Input records Block Start

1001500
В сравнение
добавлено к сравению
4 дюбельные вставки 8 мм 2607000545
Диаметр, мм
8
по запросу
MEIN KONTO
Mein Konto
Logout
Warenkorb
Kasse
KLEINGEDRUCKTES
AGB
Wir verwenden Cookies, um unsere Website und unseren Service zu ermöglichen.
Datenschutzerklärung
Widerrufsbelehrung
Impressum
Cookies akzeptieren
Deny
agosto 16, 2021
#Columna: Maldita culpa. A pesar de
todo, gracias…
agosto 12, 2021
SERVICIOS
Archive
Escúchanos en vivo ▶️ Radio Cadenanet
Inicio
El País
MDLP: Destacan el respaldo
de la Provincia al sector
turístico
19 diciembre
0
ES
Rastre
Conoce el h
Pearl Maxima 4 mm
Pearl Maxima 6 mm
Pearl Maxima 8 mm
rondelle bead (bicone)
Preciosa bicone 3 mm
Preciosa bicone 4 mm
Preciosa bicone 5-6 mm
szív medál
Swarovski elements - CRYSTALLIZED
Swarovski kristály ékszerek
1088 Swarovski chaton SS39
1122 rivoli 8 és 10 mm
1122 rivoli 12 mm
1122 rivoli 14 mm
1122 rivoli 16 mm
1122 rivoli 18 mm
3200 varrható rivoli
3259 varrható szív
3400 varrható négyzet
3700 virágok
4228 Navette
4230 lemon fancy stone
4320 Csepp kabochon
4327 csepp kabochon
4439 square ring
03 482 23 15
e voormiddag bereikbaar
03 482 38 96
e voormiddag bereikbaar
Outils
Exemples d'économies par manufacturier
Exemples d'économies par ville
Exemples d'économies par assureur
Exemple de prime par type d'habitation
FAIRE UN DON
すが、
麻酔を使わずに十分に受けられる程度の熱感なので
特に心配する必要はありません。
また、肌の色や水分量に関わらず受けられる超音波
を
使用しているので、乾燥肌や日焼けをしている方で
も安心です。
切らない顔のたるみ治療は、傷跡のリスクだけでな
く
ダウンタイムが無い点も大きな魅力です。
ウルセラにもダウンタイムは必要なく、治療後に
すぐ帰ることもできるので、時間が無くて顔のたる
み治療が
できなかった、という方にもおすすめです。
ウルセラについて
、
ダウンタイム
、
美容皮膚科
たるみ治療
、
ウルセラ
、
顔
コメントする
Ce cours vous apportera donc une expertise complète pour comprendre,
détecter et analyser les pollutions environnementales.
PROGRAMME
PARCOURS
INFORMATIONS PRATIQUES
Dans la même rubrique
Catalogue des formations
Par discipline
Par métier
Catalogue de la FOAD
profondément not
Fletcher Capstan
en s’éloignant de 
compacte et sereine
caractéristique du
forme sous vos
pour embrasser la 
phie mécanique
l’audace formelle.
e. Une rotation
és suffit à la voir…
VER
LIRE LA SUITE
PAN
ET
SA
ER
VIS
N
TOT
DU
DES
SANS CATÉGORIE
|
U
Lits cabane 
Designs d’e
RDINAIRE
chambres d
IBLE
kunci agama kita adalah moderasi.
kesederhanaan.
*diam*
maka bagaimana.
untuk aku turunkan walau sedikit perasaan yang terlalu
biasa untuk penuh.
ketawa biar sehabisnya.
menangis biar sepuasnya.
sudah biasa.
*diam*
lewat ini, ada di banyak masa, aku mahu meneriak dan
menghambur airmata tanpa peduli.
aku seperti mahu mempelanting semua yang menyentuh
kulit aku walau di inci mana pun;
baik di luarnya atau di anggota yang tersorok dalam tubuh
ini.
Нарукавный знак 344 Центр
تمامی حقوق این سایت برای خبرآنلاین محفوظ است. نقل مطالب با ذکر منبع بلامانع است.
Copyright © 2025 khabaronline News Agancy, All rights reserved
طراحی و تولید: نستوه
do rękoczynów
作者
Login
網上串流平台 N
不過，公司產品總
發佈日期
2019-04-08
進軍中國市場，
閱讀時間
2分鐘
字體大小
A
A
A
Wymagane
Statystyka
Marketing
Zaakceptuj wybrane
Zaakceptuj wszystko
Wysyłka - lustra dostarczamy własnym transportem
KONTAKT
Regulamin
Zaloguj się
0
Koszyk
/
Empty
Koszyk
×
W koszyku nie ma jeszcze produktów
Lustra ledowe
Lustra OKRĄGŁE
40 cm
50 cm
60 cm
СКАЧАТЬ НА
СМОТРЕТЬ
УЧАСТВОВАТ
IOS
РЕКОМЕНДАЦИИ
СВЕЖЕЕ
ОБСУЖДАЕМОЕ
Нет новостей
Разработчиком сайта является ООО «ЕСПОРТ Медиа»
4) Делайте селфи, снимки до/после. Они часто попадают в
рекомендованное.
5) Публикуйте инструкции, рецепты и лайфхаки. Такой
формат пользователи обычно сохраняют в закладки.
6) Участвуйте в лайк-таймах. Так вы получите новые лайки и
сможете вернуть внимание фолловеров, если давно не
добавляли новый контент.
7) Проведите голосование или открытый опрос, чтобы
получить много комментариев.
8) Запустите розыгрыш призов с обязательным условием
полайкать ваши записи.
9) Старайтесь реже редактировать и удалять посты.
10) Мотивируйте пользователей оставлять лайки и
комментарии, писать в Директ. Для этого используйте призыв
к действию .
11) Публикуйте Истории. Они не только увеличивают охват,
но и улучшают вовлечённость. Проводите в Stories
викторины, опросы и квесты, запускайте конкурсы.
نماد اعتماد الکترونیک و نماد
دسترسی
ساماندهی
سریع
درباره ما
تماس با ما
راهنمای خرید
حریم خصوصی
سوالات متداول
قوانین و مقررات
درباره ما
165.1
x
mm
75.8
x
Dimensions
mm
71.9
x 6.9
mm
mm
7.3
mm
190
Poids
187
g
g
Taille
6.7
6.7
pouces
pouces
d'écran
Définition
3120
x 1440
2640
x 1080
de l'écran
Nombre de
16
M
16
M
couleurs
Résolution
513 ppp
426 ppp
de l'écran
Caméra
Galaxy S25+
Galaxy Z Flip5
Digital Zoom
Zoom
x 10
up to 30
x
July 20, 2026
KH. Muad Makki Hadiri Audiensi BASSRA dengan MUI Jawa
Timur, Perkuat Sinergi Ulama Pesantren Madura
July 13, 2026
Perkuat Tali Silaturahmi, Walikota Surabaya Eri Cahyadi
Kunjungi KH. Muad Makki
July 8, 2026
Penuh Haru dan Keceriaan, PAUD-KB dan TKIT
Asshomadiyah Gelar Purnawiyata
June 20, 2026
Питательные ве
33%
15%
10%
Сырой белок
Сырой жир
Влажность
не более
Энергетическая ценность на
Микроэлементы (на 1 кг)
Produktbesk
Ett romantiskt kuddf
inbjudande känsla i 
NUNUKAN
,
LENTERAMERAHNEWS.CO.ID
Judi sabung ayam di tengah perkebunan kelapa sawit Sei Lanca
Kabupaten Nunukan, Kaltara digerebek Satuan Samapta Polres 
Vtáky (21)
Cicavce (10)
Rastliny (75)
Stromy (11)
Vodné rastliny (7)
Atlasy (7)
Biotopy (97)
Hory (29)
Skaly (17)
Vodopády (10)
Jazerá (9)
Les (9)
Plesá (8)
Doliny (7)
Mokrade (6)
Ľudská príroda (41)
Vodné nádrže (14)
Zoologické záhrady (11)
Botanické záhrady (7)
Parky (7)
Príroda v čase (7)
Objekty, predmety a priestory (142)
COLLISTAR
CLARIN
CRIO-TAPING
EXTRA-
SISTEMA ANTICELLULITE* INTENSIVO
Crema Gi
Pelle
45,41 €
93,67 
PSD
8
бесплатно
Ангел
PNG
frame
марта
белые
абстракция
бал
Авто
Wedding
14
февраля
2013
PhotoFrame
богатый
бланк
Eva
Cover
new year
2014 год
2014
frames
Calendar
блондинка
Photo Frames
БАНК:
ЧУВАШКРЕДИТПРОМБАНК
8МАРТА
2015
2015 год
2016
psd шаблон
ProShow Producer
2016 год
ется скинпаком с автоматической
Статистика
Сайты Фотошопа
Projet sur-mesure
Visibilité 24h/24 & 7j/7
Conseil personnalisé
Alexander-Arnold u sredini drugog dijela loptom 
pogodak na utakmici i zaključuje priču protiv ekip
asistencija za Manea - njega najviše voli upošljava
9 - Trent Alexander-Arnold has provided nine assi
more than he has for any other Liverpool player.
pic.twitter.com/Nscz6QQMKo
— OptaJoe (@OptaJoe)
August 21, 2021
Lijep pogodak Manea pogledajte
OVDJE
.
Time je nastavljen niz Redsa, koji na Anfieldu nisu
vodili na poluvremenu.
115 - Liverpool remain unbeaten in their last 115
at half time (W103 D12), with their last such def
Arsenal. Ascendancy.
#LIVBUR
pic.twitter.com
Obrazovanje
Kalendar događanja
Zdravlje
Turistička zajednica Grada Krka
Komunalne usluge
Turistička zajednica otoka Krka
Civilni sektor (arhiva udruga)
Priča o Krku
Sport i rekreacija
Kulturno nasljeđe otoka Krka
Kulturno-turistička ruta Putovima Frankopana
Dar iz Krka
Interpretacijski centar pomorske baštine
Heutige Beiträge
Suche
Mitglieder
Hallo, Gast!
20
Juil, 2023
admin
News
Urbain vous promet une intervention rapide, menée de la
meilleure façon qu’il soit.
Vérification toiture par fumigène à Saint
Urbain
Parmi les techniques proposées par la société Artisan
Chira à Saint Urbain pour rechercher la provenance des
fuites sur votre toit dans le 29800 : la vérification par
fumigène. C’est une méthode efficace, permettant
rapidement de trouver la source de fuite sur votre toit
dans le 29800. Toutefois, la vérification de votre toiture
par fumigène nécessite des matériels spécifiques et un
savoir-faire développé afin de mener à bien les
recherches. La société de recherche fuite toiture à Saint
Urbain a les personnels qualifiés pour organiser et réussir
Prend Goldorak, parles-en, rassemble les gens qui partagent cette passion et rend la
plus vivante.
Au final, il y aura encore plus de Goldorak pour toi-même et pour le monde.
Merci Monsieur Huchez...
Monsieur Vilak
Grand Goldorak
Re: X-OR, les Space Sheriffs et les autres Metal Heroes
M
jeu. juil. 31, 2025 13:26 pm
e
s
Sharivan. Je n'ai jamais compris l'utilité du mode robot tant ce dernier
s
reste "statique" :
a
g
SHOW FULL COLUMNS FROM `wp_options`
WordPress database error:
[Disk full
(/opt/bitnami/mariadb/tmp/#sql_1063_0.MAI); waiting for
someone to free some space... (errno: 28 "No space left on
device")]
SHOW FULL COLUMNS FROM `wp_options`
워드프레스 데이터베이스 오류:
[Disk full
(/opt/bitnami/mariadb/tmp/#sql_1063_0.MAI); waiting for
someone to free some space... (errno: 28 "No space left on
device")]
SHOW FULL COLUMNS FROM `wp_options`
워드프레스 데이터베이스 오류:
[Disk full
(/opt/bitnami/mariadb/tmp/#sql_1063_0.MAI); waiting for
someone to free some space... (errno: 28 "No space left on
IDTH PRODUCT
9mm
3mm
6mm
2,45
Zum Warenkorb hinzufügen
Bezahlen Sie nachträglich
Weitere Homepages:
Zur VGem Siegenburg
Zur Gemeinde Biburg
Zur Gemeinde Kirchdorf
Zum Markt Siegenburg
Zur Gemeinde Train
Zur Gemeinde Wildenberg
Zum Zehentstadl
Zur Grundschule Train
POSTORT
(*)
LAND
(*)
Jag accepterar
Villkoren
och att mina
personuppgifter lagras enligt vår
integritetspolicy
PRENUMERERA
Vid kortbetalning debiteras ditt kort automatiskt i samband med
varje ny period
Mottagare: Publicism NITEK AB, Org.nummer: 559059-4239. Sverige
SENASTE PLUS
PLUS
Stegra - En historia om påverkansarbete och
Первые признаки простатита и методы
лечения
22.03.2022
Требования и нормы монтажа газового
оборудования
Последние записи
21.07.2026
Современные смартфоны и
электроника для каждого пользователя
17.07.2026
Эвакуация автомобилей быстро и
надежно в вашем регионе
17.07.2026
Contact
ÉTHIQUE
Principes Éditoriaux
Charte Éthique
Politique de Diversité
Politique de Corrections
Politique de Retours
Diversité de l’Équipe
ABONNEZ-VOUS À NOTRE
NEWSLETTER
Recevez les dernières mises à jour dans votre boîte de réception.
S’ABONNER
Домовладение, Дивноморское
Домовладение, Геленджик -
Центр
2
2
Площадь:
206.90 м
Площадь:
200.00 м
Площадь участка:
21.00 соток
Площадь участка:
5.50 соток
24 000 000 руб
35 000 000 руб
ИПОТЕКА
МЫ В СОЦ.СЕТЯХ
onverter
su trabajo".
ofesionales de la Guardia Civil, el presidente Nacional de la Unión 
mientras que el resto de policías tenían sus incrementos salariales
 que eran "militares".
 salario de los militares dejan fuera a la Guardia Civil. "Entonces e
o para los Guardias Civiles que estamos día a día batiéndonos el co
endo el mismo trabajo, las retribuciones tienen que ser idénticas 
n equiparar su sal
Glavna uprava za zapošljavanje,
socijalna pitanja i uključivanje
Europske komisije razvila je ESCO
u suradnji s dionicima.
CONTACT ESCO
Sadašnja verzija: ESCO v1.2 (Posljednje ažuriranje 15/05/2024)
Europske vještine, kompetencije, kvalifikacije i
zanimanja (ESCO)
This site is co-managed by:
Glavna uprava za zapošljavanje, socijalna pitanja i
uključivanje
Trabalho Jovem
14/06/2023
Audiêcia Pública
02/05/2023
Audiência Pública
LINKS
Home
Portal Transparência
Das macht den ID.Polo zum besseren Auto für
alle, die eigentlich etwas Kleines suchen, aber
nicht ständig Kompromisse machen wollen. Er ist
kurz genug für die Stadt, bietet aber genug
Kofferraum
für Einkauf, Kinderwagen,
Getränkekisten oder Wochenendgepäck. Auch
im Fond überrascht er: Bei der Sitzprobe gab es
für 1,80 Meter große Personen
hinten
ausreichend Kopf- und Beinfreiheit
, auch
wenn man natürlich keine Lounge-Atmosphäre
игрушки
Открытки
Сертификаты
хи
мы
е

Input records Block End

**Task requirements**
Report how many lines of the records hold the word "Europske", and supply no other text.

**Exercise solution**
2